Propensity score matching procedures and statistical analyses

Initially, 123 patients were included in the RVO group, and 306 patients were included in the control group. In the RVO group, six patients with anti-phospholipid syndrome, three patients with severe aortic valve stenosis, one patient with active cancer, and one patient who underwent percutaneous coronary intervention due to unstable angina were excluded. In addition, 36 patients with inadequate 24-h ABPM data were excluded. After excluding patients satisfying any of the exclusion criteria and those with missing values in their records, 76 patients in the RVO group and 175 patients in the control group remained for the final statistical analysis (Fig. 1).

To reduce the differences in demographics between the two groups caused by the discrepancy in enrollment during the comparisons of the subclinical atherosclerosis markers, age and sex were balanced between the groups using a propensity score matching procedure. The matching procedure was conducted in a 1:1 ratio using the nearest neighbor method. The quality of the matching procedure was assessed using absolute mean differences (Supplementary Fig. S1).

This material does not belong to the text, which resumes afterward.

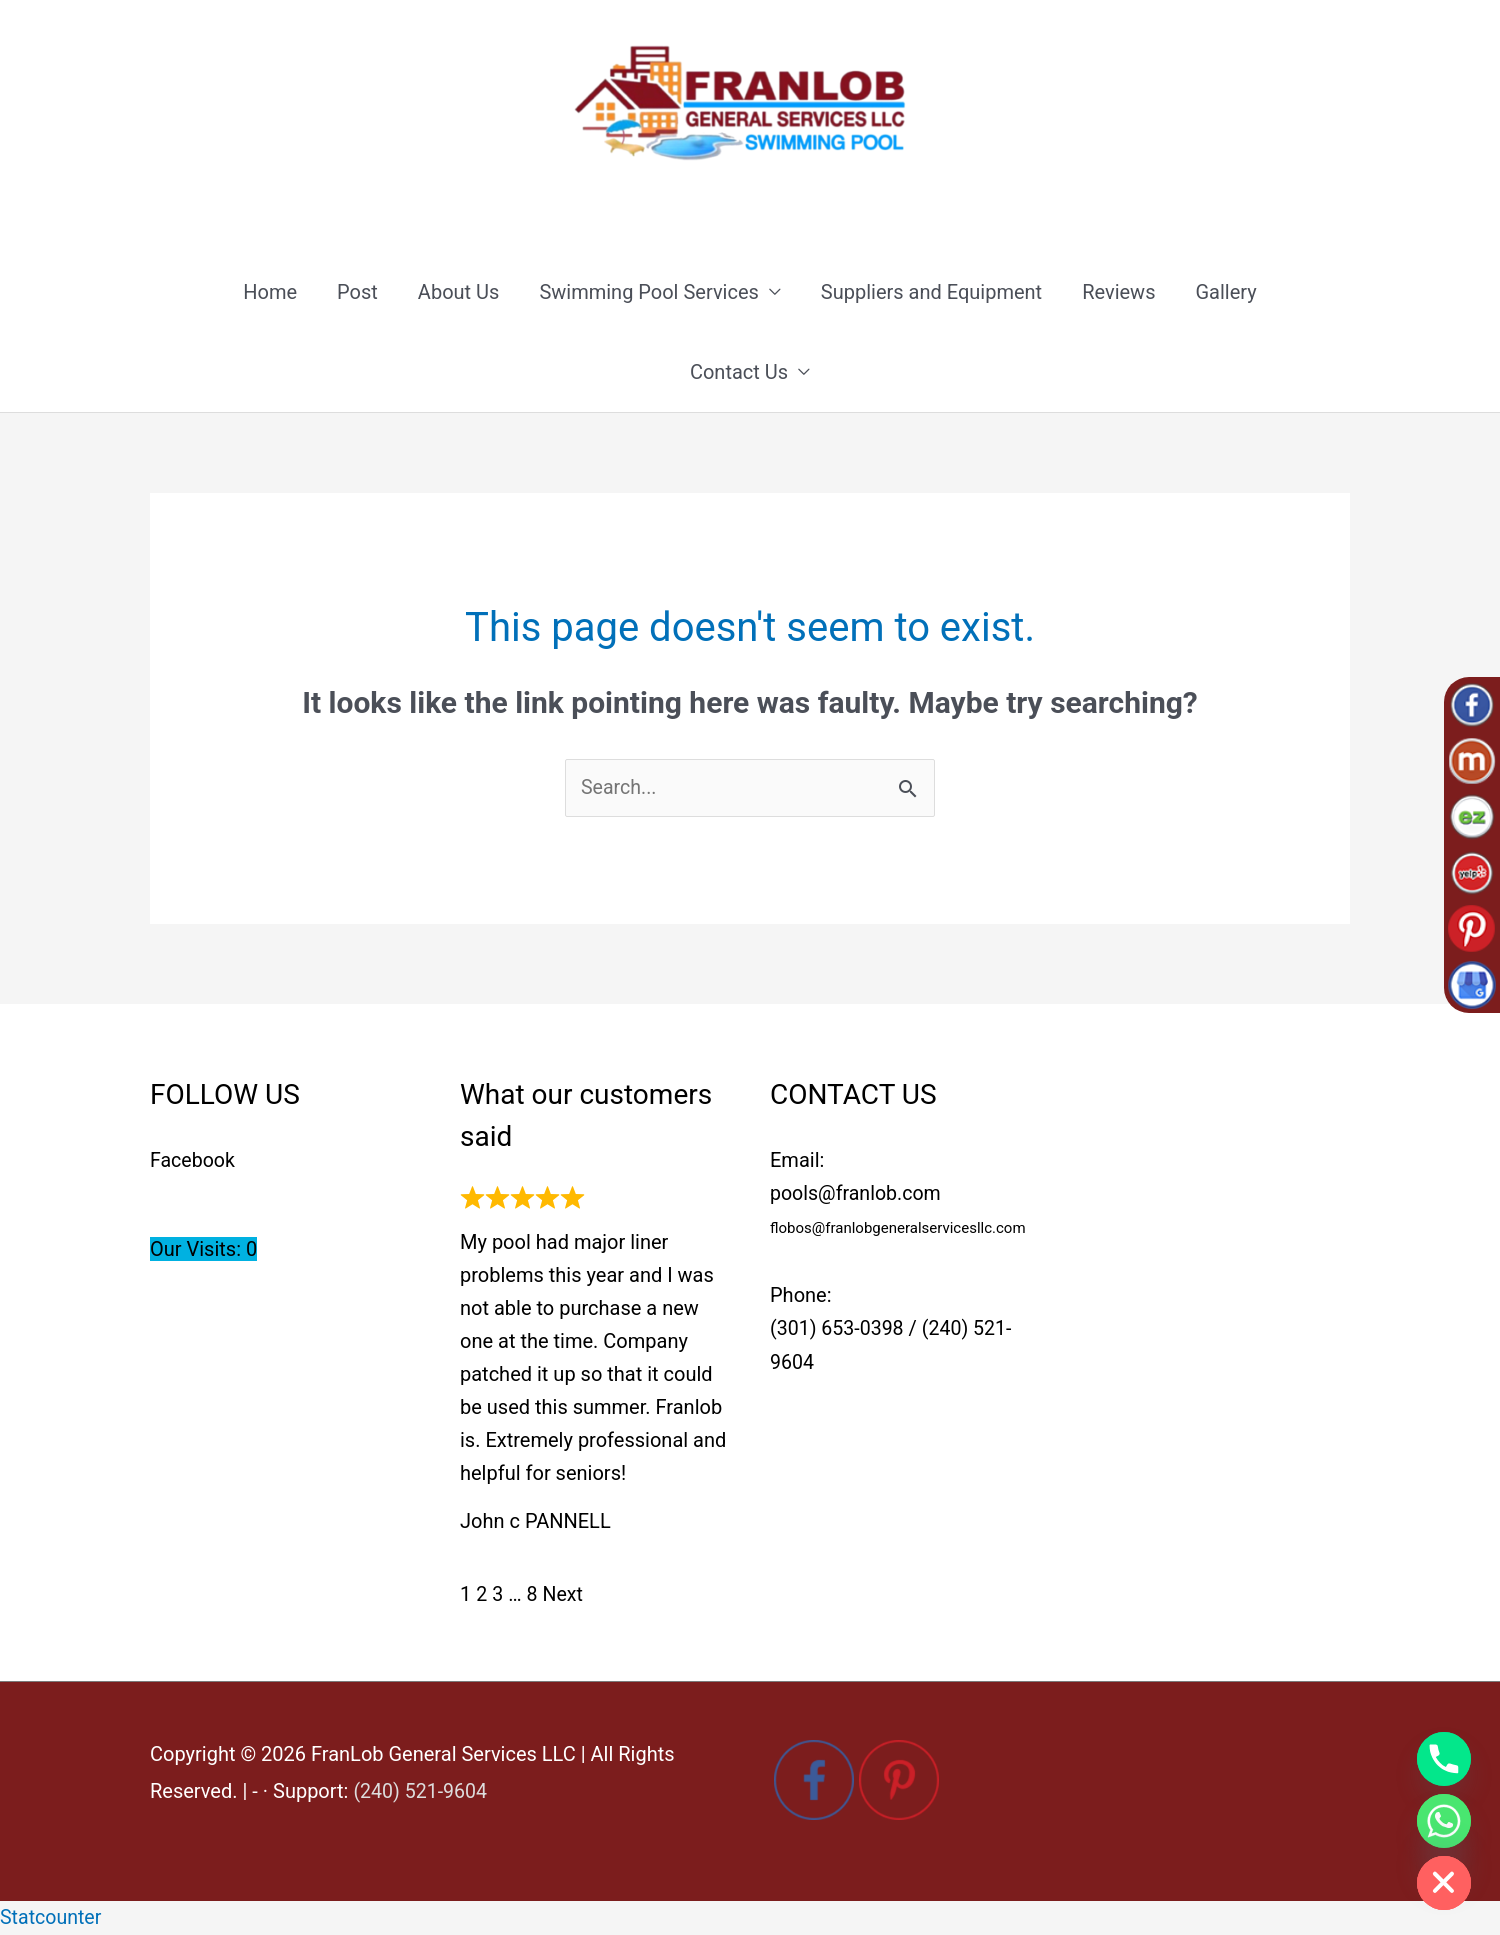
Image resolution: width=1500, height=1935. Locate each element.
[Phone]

The categorical variables were described as numbers (%) and were compared using the Chi-squared test. Continuous variables were described as mean ± standard deviation (SD) and were compared using the Student’s t-test. Univariate binary logistic regression analyses were performed to evaluate the association between clinical factors and the presence of RVO. Multivariate binary logistic regression analyses were used to determine whether an independent association between subclinical atherosclerosis markers and RVO was evident in the presence of confounding factors. The covariates of the multivariate binary logistic models included age, sex, hypertension, diabetes mellitus, BMI, antiplatelet agent use, alcohol intake, smoking, LDL cholesterol level, baPWV, carotid IMT, and the presence of carotid plaques. The model was reduced using a backward selection method (cut-off criterion p > 0.05) to avoid overfitting and to identify the strong predictors of RVO.

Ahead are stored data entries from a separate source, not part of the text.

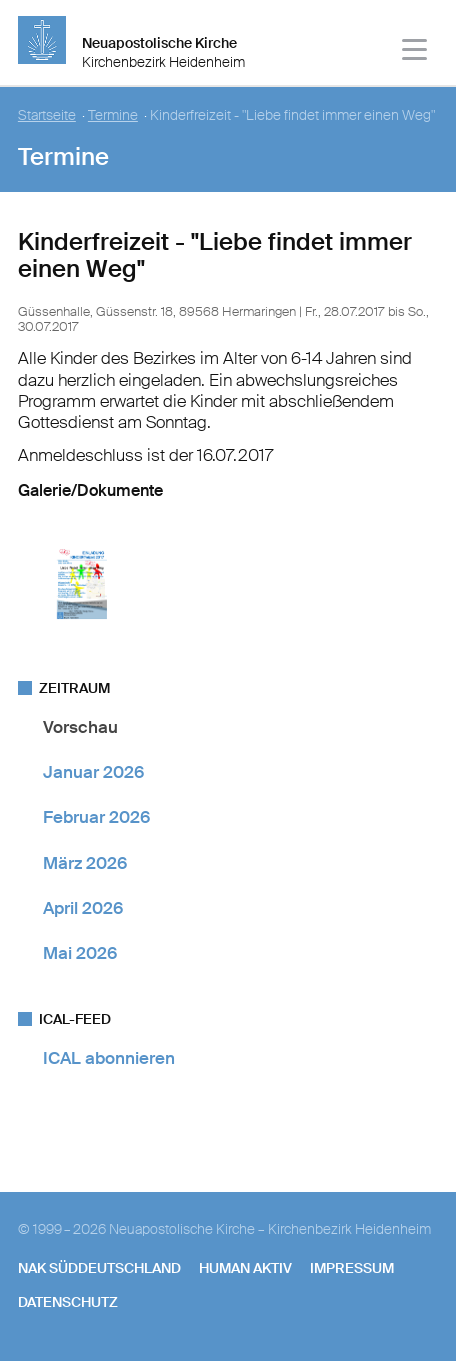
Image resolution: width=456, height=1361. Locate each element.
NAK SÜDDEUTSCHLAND (99, 1268)
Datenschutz (68, 1302)
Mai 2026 (80, 953)
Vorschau (80, 727)
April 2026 (83, 908)
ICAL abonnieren (109, 1058)
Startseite (47, 115)
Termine (113, 115)
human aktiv (245, 1268)
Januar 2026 (93, 772)
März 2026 (85, 863)
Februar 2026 (96, 817)
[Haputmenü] (415, 52)
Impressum (352, 1268)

We also conducted another set of analyses consisting of comparisons among the three groups of patients in the matched cohort: patients with CRVO, with BRVO, and without RVO. Post-hoc analysis for ANOVA was conducted using a TukeyHSD test. Categorical variables were compared among the groups using the Chi-squared test, and continuous variables were compared using analysis of variance. Multinomial logistic regression analyses were performed to compare the differences in the impact of subclinical atherosclerosis markers on the presence of CRVO and BRVO. The same list of variables used in the binary logistic models was also employed as a covariate in the multinomial logistic regression analyses. The multinomial model was also reduced through a backward variable selection process using the Akaike information criterion (AIC). The best-fit model was selected at the lowest AIC level. All statistical analyses were performed using the R statistical software (ver. 4.0; R Foundation for Statistical Computing, Vienna, Austria) and RStudio (ver. 1.3; RStudio Inc., Boston, MA, USA) and their packages, including “rms”, “matchIt”, “descry”, and “tableone”. Statistical powers were calculated for the binary logistic regression models and multinomial logistic regression models using commercially available statistical software PASS 2008. Statistical significance was set at p ≤ 0.05.